Puis il conclut son auscultation en ajoutant :
— Et à la salmonellose !
Anéanti par ces recommandations, je tournai la tête vers mon assiette, pris ma fourchette et découpai un morceau d’œuf dur. Le portant à ma bouche, je retrouvai un instant le plaisir du jaune friable et du blanc gélatineux… aussitôt annulé par le goût fade de cette émulsion de pacotille, venue d’un monde où le souvenir de la vraie mayonnaise avait disparu pour toujours.
Ce 13 mai, vers quatorze heures, je rentrai chez moi en fulminant. Rien ne me serait donc épargné. Après le déclin de l’économie française, les ventes décevantes de mon dernier livre, le réchauffement de la planète, l’interdiction de fumer partout, les autorités prétendaient supprimer mon entrée favorite ; et ce mauvais coup était comme le signe de l’ultime liquidation.
Depuis longtemps, les indices se précisaient. En vacances au bord de la mer, je ne pouvais plus franchir les bouées de la zone de baignade sans me voir rappeler à l’ordre par les maîtres-nageurs. Dans les chambres d’hôtel, équipées de détecteurs de fumée, un simple bâton d’encens risquait de faire tomber des trombes d’eau. Même les voitures faisaient désormais la morale à quiconque négligeait d’attacher sa ceinture. D’autres normes s’attaquaient aux pommes ou aux tomates pour en faire des légumes parfaits et insipides. Dans le village de montagne où je me rendais l’hiver, l’épicier ambulant n’accomplissait plus sa tournée depuis qu’une norme d’hygiène avait rendu son véhicule non conforme. Dans la campagne environnante, d’autres normes agricoles avaient accéléré l’éradication des petites fermes et des basses-cours, remplacées par des usines en béton où l’on incarcérait les animaux dans des boxes métalliques.
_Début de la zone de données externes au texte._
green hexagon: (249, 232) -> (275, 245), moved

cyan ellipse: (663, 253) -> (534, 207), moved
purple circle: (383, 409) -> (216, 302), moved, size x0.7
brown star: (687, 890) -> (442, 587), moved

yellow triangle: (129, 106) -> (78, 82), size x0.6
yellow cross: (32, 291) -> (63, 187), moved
Les éleveurs traitaient le lait dans des laboratoires réfrigérés, les mains recouvertes de gants en latex et le visage de masques antiseptiques — alors même que les déjections de leur exploitation polluaient toute la contrée.
D’un côté l’administration s’acharnait à supprimer tout contrôle de l’économie ; de l’autre, quantité de règles tatillonnes se greffaient sur la vie quotidienne. Officiellement, l’Europe se prenait pour un monde différent, fort de son Histoire et de ses cultures ; mais par chaque réforme commerciale, juridique, sanitaire, elle se changeait en mauvais pastiche de l’Amérique, envahie par les lignes à ne pas franchir, la hantise des microbes, et toutes ces normes derrière lesquelles des bataillons d’avocats guettaient la moindre faille pour lancer de juteux procès. J’aimais trop le jazz et les désordres de New York pour supporter ce cauchemar puritain qui envahissait la planète. Je détestais surtout le zèle de mes concitoyens, pressés de liquider leurs moindres usages pour faire de ce pays une banale province de la nouvelle société mondiale, avec sa monnaie barrée de deux traits et ses agents déguisés en policiers du Bronx. Mais quelque chose me semblait plus déprimant encore que tout cela : l’idée d’être moi-même un absurde geignard en train de se lamenter sur la transformation des choses.